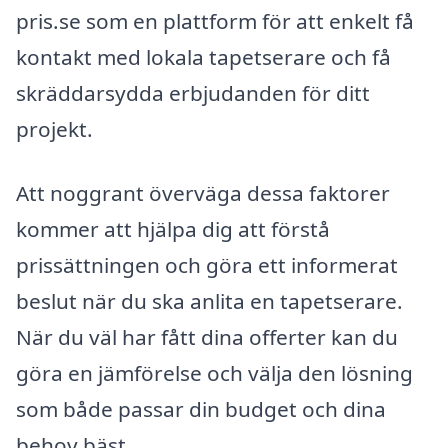
pris.se som en plattform för att enkelt få
kontakt med lokala tapetserare och få
skräddarsydda erbjudanden för ditt
projekt.
Att noggrant överväga dessa faktorer
kommer att hjälpa dig att förstå
prissättningen och göra ett informerat
beslut när du ska anlita en tapetserare.
När du väl har fått dina offerter kan du
göra en jämförelse och välja den lösning
som både passar din budget och dina
behov bäst.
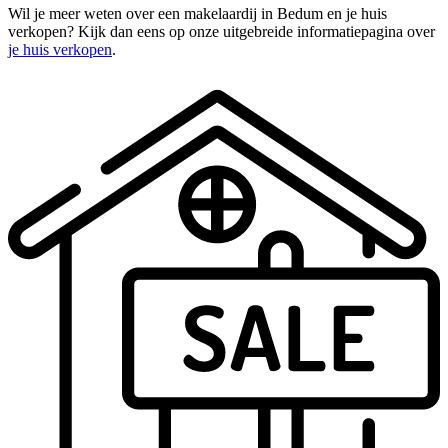
Wil je meer weten over een makelaardij in Bedum en je huis
verkopen? Kijk dan eens op onze uitgebreide informatiepagina over
je huis verkopen
.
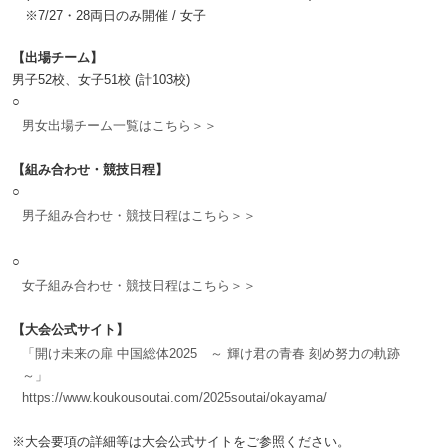
※7/27・28両日のみ開催 / 女子
【出場チーム】
男子52校、女子51校 (計103校)
○
男女出場チーム一覧はこちら＞＞
【組み合わせ・競技日程】
○
男子組み合わせ・競技日程はこちら＞＞
○
女子組み合わせ・競技日程はこちら＞＞
【大会公式サイト】
「開け未来の扉 中国総体2025 ～ 輝け君の青春 刻め努力の軌跡
～」
https://www.koukousoutai.com/2025soutai/okayama/
※大会要項の詳細等は大会公式サイトをご参照ください。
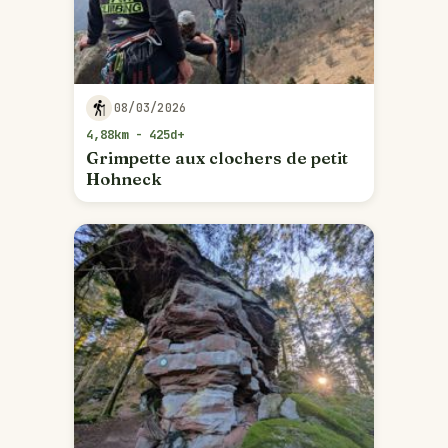
08/03/2026
4,88km - 425d+
Grimpette aux clochers de petit
Hohneck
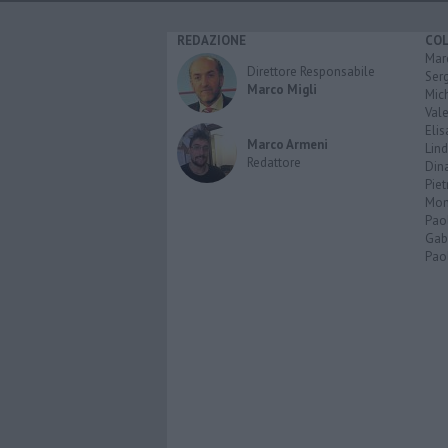
REDAZIONE
CO
Marc
Direttore Responsabile
Serg
Marco Migli
Mic
Vale
Elis
Marco Armeni
Lind
Redattore
Dina
Piet
Mon
Pao
Gabr
Paol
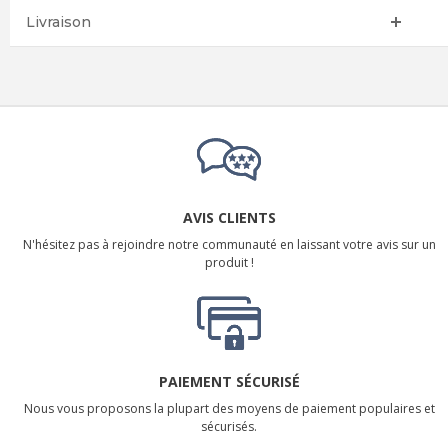
Livraison
AVIS CLIENTS
N'hésitez pas à rejoindre notre communauté en laissant votre avis sur un
produit !
PAIEMENT SÉCURISÉ
Nous vous proposons la plupart des moyens de paiement populaires et
sécurisés.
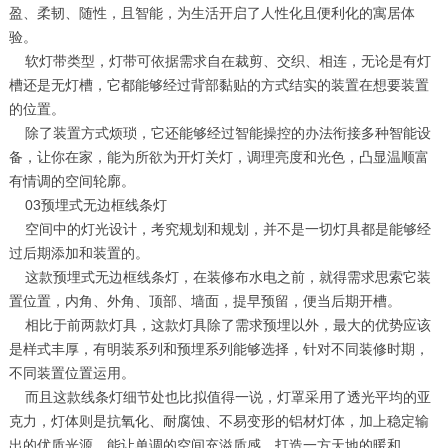
盈、柔韧、随性，且智能，为生活开启了人性化且便利化的寓居体
验。
软灯带类型，灯带可依据需求自在裁剪、交织、相连，无论是有灯
槽还是无灯槽，它都能够经过背部黏贴的方式结实的装置在想要装置
的位置。
除了装置方式烦琐，它还能够经过智能操控的办法衔接多种智能设
备，让你在家，能为所欲为开灯关灯，调理亮度和光色，凸显温顺富
有情调的空间轮廓。
03预埋式无边框线条灯
空间中的灯光设计，考究规划和规划，并不是一切灯具都是能够经
过后期添加和装置的。
这款预埋式无边框线条灯，在装修布水电之前，就得需求思索它装
置位置，内角、外角、顶部、墙面，提早预留，便当后期开槽。
相比于前两款灯具，这款灯具除了需求预埋以外，最大的优势应该
是样式丰厚，有明装系列和预埋系列能够选择，针对不同装修时期，
不同装置位置运用。
而且这款线条灯细节处也比拟值得一说，灯罩采用了透光平均的亚
克力，灯体则是抗氧化、耐腐蚀、不易变形的铝材灯体，加上稳定输
出的优质光源，能让单调的空间充溢质感，打造一方天地的暖和。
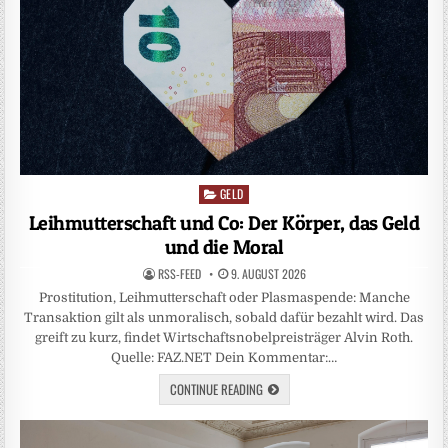
GELD
Posted
in
Leihmutterschaft und Co: Der Körper, das Geld
und die Moral
RSS-FEED
9. AUGUST 2026
Prostitution, Leihmutterschaft oder Plasmaspende: Manche
Transaktion gilt als unmoralisch, sobald dafür bezahlt wird. Das
greift zu kurz, findet Wirtschaftsnobelpreisträger Alvin Roth.
Quelle: FAZ.NET Dein Kommentar:…
CONTINUE READING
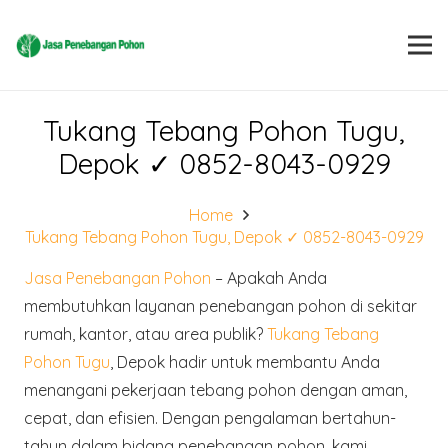
Tukang Tebang Pohon Tugu,
Depok ✓ 0852-8043-0929
Home
Tukang Tebang Pohon Tugu, Depok ✓ 0852-8043-0929
Jasa Penebangan Pohon
– Apakah Anda
membutuhkan layanan penebangan pohon di sekitar
rumah, kantor, atau area publik?
Tukang Tebang
Pohon Tugu
, Depok hadir untuk membantu Anda
menangani pekerjaan tebang pohon dengan aman,
cepat, dan efisien. Dengan pengalaman bertahun-
tahun dalam bidang penebangan pohon, kami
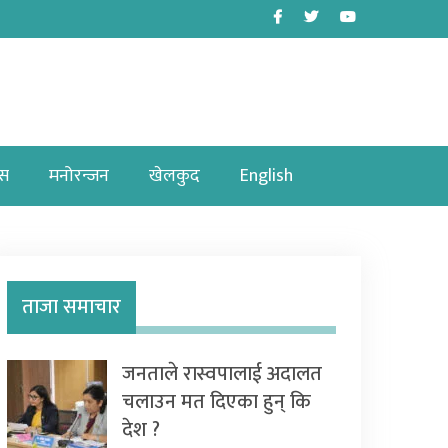
Facebook
Twitter
Youtube
ास
मनोरन्जन
खेलकुद
English
ताजा समाचार
जनताले रास्वपालाई अदालत
चलाउन मत दिएका हुन् कि
देश ?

_Directions for this task_
Going through the entries above, tally each line that has the word "Anda". Answer with the number only.

_Exercise output_
2